Out of Kaiser Permanente’s 7.1 million members in California, about 120,000 received cancellation notices. But those policies were terminated with the intent that members would go to the exchange and choose a coverage plan from among Kaiser and other carriers.

Of course, the national exchange website had many problems that made it difficult for people to purchase coverage. But that should be kept in perspective, Adams says. Kaiser probably has the largest electronic medical records system in the country, and it took three launches to get its website functioning properly.

“Certainly there are state exchanges where websites are working well. Covered California’s website is working,” he says. “In a very short period of time, they essentially are creating this national infrastructure for a health plan, and that’s a huge undertaking.”

Addressing the long term

Although Adams sees many benefits arising from the ACA, he cautions that short-term fixes like allowing people to keep plans that don’t meet ACA coverage standards could undermine the entire effort.

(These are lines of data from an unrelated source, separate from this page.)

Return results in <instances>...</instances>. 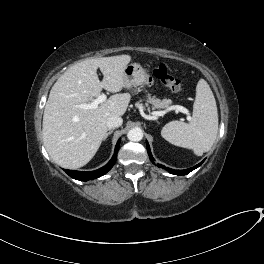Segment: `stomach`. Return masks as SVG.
Returning a JSON list of instances; mask_svg holds the SVG:
<instances>
[{"mask_svg": "<svg viewBox=\"0 0 264 264\" xmlns=\"http://www.w3.org/2000/svg\"><path fill=\"white\" fill-rule=\"evenodd\" d=\"M147 82V71L139 63H132L125 67L124 84L126 88L136 89Z\"/></svg>", "mask_w": 264, "mask_h": 264, "instance_id": "obj_1", "label": "stomach"}]
</instances>
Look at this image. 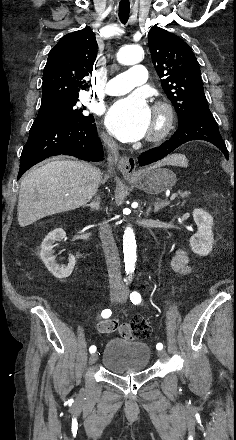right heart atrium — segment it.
Segmentation results:
<instances>
[{"instance_id": "obj_1", "label": "right heart atrium", "mask_w": 236, "mask_h": 440, "mask_svg": "<svg viewBox=\"0 0 236 440\" xmlns=\"http://www.w3.org/2000/svg\"><path fill=\"white\" fill-rule=\"evenodd\" d=\"M101 138L104 141V143H106L107 145H112L113 144L112 139L110 138V136L107 133L102 132L101 133Z\"/></svg>"}]
</instances>
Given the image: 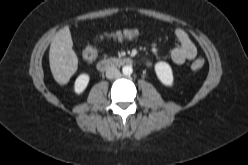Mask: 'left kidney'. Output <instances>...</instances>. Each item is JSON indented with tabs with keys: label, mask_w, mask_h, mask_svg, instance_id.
I'll use <instances>...</instances> for the list:
<instances>
[{
	"label": "left kidney",
	"mask_w": 248,
	"mask_h": 165,
	"mask_svg": "<svg viewBox=\"0 0 248 165\" xmlns=\"http://www.w3.org/2000/svg\"><path fill=\"white\" fill-rule=\"evenodd\" d=\"M154 68L161 83L171 87L173 85V72L170 65L166 62H158Z\"/></svg>",
	"instance_id": "1"
}]
</instances>
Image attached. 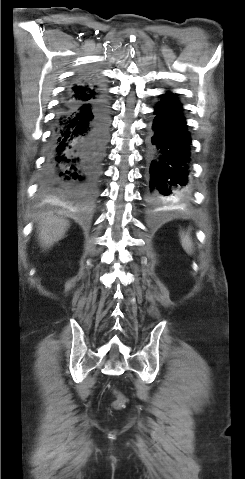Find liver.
Listing matches in <instances>:
<instances>
[{"label": "liver", "instance_id": "obj_1", "mask_svg": "<svg viewBox=\"0 0 245 479\" xmlns=\"http://www.w3.org/2000/svg\"><path fill=\"white\" fill-rule=\"evenodd\" d=\"M69 227V221L58 216L42 217L38 222V240L40 245L45 248H51L56 242L61 240Z\"/></svg>", "mask_w": 245, "mask_h": 479}]
</instances>
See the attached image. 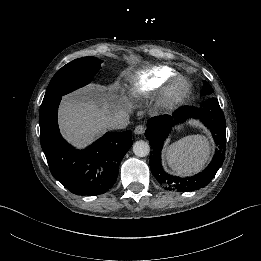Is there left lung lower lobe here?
Listing matches in <instances>:
<instances>
[{"label": "left lung lower lobe", "instance_id": "1", "mask_svg": "<svg viewBox=\"0 0 261 261\" xmlns=\"http://www.w3.org/2000/svg\"><path fill=\"white\" fill-rule=\"evenodd\" d=\"M188 118H199L210 129L218 149L205 170L194 176L183 178L173 176L163 169L161 150L164 140L173 126L185 122ZM145 136L152 147V152H150L152 174L158 183L168 190L189 192L205 187L213 179L225 159L226 122L216 98L206 100L200 107L183 106L176 110L172 116L162 115L150 118L147 122Z\"/></svg>", "mask_w": 261, "mask_h": 261}]
</instances>
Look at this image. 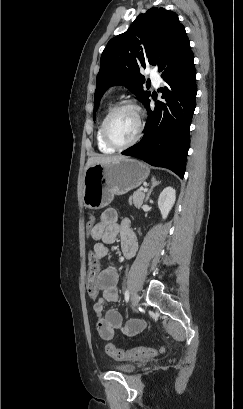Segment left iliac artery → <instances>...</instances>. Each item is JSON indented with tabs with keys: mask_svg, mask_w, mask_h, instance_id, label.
Wrapping results in <instances>:
<instances>
[{
	"mask_svg": "<svg viewBox=\"0 0 243 409\" xmlns=\"http://www.w3.org/2000/svg\"><path fill=\"white\" fill-rule=\"evenodd\" d=\"M124 296H125V301L128 302V301H129V297H130L129 290H126V291H125Z\"/></svg>",
	"mask_w": 243,
	"mask_h": 409,
	"instance_id": "left-iliac-artery-1",
	"label": "left iliac artery"
}]
</instances>
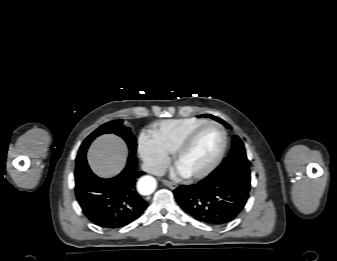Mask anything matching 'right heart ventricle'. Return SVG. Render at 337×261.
Listing matches in <instances>:
<instances>
[{"instance_id":"1","label":"right heart ventricle","mask_w":337,"mask_h":261,"mask_svg":"<svg viewBox=\"0 0 337 261\" xmlns=\"http://www.w3.org/2000/svg\"><path fill=\"white\" fill-rule=\"evenodd\" d=\"M204 122L195 117L162 120L152 125L150 136L164 152L173 154L184 137Z\"/></svg>"}]
</instances>
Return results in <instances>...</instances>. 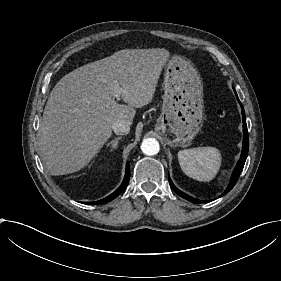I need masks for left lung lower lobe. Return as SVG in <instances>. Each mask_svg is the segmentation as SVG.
<instances>
[{
    "instance_id": "0a47b994",
    "label": "left lung lower lobe",
    "mask_w": 281,
    "mask_h": 281,
    "mask_svg": "<svg viewBox=\"0 0 281 281\" xmlns=\"http://www.w3.org/2000/svg\"><path fill=\"white\" fill-rule=\"evenodd\" d=\"M235 94H236V91L234 90ZM236 97L238 99V102L240 103L239 101V98L236 94ZM241 104V103H240ZM241 109H242V120H243V133H244V136H243V148H242V153H241V156H240V159L232 173V177H231V180H230V183H229V186L227 187V189L225 190L224 194L229 192L233 187L234 185L236 184L238 178H239V175L244 167V164H245V161H246V158H247V155H248V149H249V138H248V131H247V125H246V119H245V112H244V109L243 107L241 106ZM169 183H170V186L171 188L179 195L181 196L182 198L188 200V201H191L193 203H206V202H209V201H203V200H197L193 197H190L188 195H186L185 193L181 192L179 189H177L174 184L172 183L170 177H169ZM222 194V196L224 195Z\"/></svg>"
}]
</instances>
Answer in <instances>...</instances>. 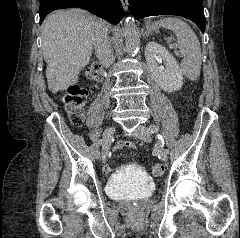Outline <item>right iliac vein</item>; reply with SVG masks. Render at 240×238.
<instances>
[{
	"label": "right iliac vein",
	"mask_w": 240,
	"mask_h": 238,
	"mask_svg": "<svg viewBox=\"0 0 240 238\" xmlns=\"http://www.w3.org/2000/svg\"><path fill=\"white\" fill-rule=\"evenodd\" d=\"M116 131L115 127H110L106 129L102 138V160H106L108 151L110 149L111 141L113 140L114 133Z\"/></svg>",
	"instance_id": "right-iliac-vein-1"
}]
</instances>
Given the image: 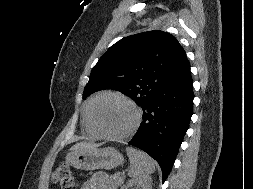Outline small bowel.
Returning <instances> with one entry per match:
<instances>
[{
  "instance_id": "small-bowel-1",
  "label": "small bowel",
  "mask_w": 253,
  "mask_h": 189,
  "mask_svg": "<svg viewBox=\"0 0 253 189\" xmlns=\"http://www.w3.org/2000/svg\"><path fill=\"white\" fill-rule=\"evenodd\" d=\"M83 189H112L108 177L103 172H97L91 176Z\"/></svg>"
}]
</instances>
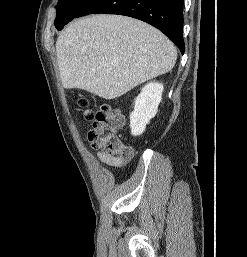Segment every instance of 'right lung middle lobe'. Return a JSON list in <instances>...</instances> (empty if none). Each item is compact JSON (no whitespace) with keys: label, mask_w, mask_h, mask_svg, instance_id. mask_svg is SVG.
<instances>
[{"label":"right lung middle lobe","mask_w":247,"mask_h":257,"mask_svg":"<svg viewBox=\"0 0 247 257\" xmlns=\"http://www.w3.org/2000/svg\"><path fill=\"white\" fill-rule=\"evenodd\" d=\"M92 0H59L55 27H63L74 19Z\"/></svg>","instance_id":"dd1d6c3e"}]
</instances>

“The problem with that is the model is based on a large group of people — high risk and low risk — participating in the exchange,” Adams says. Allowing people to keep current plans has limited the group to people with high risk and created problems for health plans, hospitals and providers that based rates for 2014 on a diverse risk pool that was blended.

The ACA might not be perfect, but has steered health care in the right direction, according to Adams.

“We are the most developed country on this globe. Our health care costs are the highest of any industrialized nation. And our outcomes are not there,” Adams says. “This is absolutely changing. You can see us starting to move health care to a place where people are getting great care across the nation; it’s evidence-based; we’re doing the right thing. It’s an opportunity for costs to come down.”

Changing the model

A 2009 Kaiser Foundation study showed a slowing of the increasing cost of health care — to a rate of less than 4 percent. Some of that was due to the recession, but 25 to 30 percent of the improvement was due to fundamental changes in health care systems, Adams says.

“We are shifting from the mindset from ‘do’ to ‘how do we understand a population?’” Adams says. That involves managing health and prevention, and practicing evidence-based medicine that is clear about treatment and enables more predictable outcomes.

Previously, care was provided on a fee-for-service basis and volume dictated payments. The shift is to reward outcomes instead.

Precision medicine, using genetic makeup and markers to predict diseases and outcomes, will become more integrated into the care of medicine, Adams says.

“That’s another reason we need to embrace where we’re going with health care reform, because independent physicians or independent hospitals can’t bring us that. Our clinicians have to be integrated into the systems that allow them access to the kind of information that they need in order to provide us with real time, concurrent treatment,” Adams says.

Technology will allow physicians to bring acute hospital care into the home, he says. “How do we bring teams out and integrate technology so people aren’t coming to the hospital? That’s the vision for how we will evolve health care and keep people healthy. And we’re starting to see that now.”

Adams credits the ACA with providing entrepreneurs with opportunities to create new venues of care that will help drive down costs. He says a massive transformation of the health care system is well underway.

“It is a market-based, competitive model that is shifting the competition from episodic, individual, volume-driven care, which drives up costs, to entities coming together and focusing on population management and health management,” Adams says. “If entities are competing to provide evidence-based care, it brings down the cost of health care. That’s something I, and Kaiser Permanente, would advocate for.”